_Task brief_
Transcribe every entry below word for word, but skip the pictures.

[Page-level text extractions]
##############################

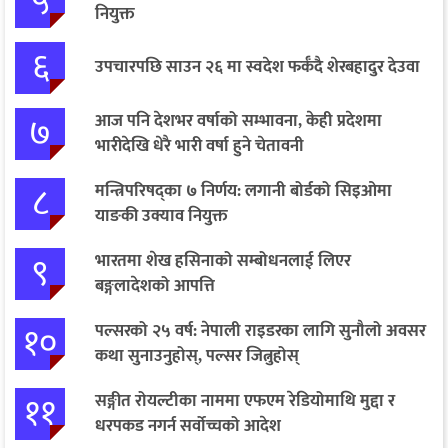
५
नियुक्त
६
उपचारपछि साउन २६ मा स्वदेश फर्कँदै शेरबहादुर देउवा
७
आज पनि देशभर वर्षाको सम्भावना, केही प्रदेशमा
भारीदेखि धेरै भारी वर्षा हुने चेतावनी
८
मन्त्रिपरिषद्का ७ निर्णय: लगानी बोर्डको सिइओमा
याङकी उक्याव नियुक्त
९
भारतमा शेख हसिनाको सम्बोधनलाई लिएर
बङ्गलादेशको आपत्ति
१०
पल्सरको २५ वर्ष: नेपाली राइडरका लागि सुनौलो अवसर
कथा सुनाउनुहोस्, पल्सर जित्नुहोस्
११
सङ्गीत रोयल्टीका नाममा एफएम रेडियोमाथि मुद्दा र
धरपकड नगर्न सर्वोच्चको आदेश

##############################

_Output below_
५
नियुक्त
६
उपचारपछि साउन २६ मा स्वदेश फर्कँदै शेरबहादुर देउवा
७
आज पनि देशभर वर्षाको सम्भावना, केही प्रदेशमा
भारीदेखि धेरै भारी वर्षा हुने चेतावनी
८
मन्त्रिपरिषद्का ७ निर्णय: लगानी बोर्डको सिइओमा
याङकी उक्याव नियुक्त
९
भारतमा शेख हसिनाको सम्बोधनलाई लिएर
बङ्गलादेशको आपत्ति
१०
पल्सरको २५ वर्ष: नेपाली राइडरका लागि सुनौलो अवसर
कथा सुनाउनुहोस्, पल्सर जित्नुहोस्
११
सङ्गीत रोयल्टीका नाममा एफएम रेडियोमाथि मुद्दा र
धरपकड नगर्न सर्वोच्चको आदेश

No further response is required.